Based on the observed significant associations, we then performed stratified analysis based on pathological characteristics of the breast cancer (tumor size, lymph node involvement) and expression of specific proteins in tumor tissue (PR, ER, and HER-2). Tumor size (T3-T4) was associated with all polymorphisms of interest except for XPA rs1800975. In addition, ERCC1 rs11615 carriers have a high risk of breast cancer with grade 3, while XPC rs2228000 and ERCC2/XPD rs50872 are linked to a high risk for breast cancer with grades 1 and 2, respectively. For the lymph node involvement subgroup, XPC rs2228001 and ERCC2/XPD rs50872 carriers have a high risk of breast cancer with negative lymph node involvement.
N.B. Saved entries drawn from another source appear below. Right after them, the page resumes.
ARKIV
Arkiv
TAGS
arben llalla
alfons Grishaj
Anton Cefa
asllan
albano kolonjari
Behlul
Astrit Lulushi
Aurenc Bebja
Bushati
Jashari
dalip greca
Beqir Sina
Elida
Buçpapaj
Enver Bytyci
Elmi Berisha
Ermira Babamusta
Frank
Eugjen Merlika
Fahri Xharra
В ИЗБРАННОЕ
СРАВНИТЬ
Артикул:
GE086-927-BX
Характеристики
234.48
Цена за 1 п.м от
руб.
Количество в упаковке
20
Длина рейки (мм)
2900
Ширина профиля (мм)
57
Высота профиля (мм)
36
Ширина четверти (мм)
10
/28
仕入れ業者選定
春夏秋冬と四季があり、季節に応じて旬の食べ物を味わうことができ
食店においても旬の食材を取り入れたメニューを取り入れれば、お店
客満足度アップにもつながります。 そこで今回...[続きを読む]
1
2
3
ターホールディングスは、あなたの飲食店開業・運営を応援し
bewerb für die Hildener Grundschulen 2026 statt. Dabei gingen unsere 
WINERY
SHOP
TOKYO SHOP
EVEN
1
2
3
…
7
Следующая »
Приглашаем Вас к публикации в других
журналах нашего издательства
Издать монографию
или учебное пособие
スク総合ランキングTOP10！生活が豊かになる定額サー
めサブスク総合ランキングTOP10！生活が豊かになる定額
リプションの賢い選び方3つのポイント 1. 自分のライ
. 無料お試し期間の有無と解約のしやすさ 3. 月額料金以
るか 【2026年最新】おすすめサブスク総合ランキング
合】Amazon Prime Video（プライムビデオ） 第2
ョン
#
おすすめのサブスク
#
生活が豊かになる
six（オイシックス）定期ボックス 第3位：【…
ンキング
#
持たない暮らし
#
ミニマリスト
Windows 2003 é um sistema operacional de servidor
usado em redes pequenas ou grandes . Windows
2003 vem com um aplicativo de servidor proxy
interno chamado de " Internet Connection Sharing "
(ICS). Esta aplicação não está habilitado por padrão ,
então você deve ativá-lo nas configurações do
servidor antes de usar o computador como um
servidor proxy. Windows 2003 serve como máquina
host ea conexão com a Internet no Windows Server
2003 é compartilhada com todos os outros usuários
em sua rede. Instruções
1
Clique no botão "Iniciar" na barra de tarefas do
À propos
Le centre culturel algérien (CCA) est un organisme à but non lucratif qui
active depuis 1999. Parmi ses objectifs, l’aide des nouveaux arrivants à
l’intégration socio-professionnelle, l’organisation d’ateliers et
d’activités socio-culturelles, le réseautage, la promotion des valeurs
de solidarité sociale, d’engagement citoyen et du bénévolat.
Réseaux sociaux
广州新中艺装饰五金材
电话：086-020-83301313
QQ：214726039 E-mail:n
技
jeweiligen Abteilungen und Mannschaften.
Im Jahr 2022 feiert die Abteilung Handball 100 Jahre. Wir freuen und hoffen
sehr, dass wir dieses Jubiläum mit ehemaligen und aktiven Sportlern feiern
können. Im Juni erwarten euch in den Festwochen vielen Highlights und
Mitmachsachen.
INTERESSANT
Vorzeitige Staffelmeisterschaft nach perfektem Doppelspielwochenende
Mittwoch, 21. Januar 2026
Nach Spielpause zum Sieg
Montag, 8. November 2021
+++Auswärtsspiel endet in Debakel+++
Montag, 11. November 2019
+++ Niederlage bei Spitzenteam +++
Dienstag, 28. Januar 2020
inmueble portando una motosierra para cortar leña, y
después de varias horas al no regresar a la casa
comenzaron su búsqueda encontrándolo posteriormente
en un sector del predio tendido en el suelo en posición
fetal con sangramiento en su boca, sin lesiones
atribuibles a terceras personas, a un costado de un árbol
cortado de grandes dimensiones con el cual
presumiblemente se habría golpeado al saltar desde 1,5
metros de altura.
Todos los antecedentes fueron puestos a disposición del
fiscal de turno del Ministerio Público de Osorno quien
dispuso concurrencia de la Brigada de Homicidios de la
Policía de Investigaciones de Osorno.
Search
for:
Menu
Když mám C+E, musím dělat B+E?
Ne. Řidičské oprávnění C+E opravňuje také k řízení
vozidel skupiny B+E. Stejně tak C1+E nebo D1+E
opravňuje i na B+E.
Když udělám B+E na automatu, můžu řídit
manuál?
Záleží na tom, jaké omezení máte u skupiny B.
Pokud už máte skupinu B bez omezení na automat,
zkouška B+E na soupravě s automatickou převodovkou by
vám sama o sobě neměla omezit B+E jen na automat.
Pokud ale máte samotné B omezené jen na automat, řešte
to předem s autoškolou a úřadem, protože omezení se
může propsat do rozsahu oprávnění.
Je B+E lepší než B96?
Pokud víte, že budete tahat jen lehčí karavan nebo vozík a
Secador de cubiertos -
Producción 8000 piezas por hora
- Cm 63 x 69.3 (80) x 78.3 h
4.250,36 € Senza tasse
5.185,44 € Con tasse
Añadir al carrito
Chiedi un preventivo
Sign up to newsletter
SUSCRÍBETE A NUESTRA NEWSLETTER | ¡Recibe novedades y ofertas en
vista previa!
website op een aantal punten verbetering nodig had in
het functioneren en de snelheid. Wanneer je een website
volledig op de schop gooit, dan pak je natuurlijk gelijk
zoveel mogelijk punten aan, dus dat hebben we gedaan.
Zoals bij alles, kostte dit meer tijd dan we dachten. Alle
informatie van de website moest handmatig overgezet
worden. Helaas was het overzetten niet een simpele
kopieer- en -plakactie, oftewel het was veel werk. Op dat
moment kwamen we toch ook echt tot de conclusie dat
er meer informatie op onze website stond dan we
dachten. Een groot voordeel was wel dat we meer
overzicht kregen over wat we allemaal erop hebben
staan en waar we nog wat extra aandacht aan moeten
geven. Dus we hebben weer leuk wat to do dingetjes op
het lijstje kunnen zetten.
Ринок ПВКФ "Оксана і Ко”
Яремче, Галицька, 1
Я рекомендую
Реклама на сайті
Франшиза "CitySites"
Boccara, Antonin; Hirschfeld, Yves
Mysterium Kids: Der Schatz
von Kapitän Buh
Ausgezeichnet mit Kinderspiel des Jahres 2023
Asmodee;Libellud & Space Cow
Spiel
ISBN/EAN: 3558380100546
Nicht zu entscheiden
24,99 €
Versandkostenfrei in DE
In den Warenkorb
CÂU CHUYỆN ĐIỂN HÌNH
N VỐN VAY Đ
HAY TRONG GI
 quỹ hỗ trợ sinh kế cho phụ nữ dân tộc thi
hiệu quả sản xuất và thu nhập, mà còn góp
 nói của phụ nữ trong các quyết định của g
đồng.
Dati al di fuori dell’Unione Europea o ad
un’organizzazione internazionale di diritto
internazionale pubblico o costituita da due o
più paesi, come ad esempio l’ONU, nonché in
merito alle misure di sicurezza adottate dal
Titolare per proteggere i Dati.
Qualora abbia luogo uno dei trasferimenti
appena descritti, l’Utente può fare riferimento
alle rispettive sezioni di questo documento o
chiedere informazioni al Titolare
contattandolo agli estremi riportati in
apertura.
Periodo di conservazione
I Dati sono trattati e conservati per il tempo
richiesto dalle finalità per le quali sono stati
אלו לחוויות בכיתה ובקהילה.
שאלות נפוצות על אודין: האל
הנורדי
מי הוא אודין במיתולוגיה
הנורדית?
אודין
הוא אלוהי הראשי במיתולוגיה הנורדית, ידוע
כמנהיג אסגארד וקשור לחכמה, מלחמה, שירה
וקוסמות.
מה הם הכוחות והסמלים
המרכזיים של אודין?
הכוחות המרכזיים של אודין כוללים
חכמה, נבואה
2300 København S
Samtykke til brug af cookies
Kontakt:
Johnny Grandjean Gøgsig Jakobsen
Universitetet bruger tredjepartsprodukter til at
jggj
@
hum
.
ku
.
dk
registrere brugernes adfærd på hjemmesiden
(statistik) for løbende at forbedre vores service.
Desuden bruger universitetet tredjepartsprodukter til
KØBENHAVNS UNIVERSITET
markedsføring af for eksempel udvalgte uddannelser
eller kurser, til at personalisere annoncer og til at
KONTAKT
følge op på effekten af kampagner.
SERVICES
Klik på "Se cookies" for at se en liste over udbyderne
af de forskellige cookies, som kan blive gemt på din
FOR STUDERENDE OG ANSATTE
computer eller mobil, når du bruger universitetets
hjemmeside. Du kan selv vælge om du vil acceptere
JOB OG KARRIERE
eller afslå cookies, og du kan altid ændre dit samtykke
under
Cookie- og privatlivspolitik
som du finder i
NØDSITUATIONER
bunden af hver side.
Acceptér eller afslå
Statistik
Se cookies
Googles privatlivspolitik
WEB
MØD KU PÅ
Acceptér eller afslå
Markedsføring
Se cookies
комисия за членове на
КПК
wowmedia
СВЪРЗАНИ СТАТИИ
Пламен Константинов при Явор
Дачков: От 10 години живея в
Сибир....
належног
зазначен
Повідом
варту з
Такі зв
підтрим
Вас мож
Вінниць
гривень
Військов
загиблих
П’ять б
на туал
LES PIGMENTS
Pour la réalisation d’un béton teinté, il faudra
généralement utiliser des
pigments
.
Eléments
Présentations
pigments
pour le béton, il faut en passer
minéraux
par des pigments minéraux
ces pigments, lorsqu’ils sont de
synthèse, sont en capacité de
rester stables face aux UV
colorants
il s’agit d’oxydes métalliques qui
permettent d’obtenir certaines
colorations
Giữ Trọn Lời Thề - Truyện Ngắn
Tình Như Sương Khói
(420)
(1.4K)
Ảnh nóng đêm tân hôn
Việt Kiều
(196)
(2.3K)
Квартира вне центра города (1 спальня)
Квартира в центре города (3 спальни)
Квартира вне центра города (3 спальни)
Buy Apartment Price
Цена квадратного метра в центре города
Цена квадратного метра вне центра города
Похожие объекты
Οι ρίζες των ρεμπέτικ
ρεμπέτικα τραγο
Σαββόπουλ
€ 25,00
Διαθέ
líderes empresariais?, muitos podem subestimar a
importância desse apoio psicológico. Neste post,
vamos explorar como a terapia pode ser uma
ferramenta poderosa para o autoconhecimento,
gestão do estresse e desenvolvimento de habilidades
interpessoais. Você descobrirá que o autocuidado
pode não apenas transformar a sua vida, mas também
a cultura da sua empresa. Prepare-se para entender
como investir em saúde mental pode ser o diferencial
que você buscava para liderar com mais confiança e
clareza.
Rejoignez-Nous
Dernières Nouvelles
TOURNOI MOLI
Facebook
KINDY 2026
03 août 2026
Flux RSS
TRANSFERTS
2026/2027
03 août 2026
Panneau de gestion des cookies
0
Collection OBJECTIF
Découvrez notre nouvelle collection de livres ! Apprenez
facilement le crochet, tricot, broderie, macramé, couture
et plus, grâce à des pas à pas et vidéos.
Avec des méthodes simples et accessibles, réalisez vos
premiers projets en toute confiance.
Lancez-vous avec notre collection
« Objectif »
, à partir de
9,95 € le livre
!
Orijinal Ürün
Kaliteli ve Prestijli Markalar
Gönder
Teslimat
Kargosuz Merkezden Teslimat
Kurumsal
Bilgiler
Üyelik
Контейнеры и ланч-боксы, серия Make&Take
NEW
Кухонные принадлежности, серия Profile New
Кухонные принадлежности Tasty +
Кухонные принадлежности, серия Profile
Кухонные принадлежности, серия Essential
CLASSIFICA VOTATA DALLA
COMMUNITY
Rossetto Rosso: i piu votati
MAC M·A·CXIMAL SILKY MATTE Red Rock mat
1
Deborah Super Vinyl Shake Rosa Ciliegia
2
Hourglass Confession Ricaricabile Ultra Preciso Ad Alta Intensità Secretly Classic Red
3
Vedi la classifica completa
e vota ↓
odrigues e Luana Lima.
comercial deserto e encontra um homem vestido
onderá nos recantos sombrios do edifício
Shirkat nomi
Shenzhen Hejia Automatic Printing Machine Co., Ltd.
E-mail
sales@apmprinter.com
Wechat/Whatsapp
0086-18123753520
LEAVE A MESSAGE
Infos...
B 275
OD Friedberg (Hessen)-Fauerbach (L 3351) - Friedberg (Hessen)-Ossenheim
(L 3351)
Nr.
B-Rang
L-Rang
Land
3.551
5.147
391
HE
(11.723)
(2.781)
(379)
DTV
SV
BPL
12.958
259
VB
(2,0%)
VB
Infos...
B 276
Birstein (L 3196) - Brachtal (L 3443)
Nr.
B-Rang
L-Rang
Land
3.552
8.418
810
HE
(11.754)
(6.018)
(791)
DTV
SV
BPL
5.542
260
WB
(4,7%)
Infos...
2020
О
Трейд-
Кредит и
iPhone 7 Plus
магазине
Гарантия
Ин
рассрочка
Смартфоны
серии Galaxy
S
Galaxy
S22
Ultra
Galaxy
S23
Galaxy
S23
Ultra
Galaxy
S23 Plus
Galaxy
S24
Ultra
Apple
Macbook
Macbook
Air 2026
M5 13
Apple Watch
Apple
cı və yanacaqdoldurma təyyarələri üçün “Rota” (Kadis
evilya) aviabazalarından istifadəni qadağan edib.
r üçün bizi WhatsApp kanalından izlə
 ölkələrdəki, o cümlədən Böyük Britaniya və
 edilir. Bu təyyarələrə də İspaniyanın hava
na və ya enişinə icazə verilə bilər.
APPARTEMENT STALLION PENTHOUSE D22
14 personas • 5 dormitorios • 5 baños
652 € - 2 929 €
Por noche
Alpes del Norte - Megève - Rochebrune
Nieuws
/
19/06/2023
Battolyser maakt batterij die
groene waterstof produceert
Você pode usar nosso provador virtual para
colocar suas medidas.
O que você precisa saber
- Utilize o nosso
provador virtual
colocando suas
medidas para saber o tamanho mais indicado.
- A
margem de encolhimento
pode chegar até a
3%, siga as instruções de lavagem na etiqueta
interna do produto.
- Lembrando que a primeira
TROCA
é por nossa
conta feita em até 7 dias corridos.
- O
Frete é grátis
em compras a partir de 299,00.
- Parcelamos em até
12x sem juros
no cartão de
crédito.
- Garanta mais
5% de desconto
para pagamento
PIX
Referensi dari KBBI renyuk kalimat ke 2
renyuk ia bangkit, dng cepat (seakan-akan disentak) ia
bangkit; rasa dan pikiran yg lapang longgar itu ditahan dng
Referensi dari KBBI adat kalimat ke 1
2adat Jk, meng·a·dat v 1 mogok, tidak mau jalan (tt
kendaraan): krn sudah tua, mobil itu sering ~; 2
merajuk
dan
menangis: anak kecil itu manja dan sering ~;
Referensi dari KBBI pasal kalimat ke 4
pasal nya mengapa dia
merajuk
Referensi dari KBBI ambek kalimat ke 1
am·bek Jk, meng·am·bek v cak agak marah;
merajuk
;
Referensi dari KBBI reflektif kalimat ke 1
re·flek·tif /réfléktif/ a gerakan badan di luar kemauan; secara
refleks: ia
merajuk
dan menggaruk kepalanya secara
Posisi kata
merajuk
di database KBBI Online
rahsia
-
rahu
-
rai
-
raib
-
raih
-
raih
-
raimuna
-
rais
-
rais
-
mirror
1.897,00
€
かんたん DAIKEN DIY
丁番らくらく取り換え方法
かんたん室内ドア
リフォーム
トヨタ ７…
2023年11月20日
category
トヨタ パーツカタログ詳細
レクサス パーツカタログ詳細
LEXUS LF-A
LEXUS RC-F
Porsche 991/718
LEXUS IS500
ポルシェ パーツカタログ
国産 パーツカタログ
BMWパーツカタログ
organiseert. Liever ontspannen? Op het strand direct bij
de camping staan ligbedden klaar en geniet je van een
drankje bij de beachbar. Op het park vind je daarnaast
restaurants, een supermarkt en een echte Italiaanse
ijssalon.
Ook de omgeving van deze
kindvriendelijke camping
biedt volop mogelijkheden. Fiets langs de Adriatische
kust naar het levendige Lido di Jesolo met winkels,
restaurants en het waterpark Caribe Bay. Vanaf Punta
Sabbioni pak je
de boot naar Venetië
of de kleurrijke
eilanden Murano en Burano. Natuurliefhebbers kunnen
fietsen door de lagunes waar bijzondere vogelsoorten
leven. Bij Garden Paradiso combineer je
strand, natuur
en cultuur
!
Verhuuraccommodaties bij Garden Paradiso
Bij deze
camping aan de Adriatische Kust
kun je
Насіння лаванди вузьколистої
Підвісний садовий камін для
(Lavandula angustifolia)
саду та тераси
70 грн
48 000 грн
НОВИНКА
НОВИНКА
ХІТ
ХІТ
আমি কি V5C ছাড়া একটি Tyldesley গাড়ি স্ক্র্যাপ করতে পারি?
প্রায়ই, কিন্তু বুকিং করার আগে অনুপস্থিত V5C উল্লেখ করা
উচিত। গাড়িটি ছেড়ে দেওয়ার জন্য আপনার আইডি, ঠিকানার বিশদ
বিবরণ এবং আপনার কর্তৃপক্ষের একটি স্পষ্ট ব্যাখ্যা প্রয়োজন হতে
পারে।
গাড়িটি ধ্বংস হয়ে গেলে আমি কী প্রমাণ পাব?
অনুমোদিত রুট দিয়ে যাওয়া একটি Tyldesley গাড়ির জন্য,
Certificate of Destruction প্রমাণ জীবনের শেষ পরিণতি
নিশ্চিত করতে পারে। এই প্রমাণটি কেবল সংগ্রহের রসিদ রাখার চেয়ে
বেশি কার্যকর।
While ERCC1 rs11615 and XPC rs2228000, were significantly associated with both negative and positive lymph node involvement subgroups (Table 4).

Table 4: Polymorphisms on breast cancer risk by pathological characteristics of tumor

For tumor tissue characteristics, XPA rs1800975 and ERCC2/XPD rs50872 carriers have a high risk of breast cancer with negative expression of ER and PR. While ERCC1 rs11615 have a high risk of ER+ and PR+ breast cancer and PR. The susceptibility of XPC rs2228000 to breast cancer risk was observed in both subgroups; however, there was no significant association for XPC rs2228001 in any subgroup (Table 5).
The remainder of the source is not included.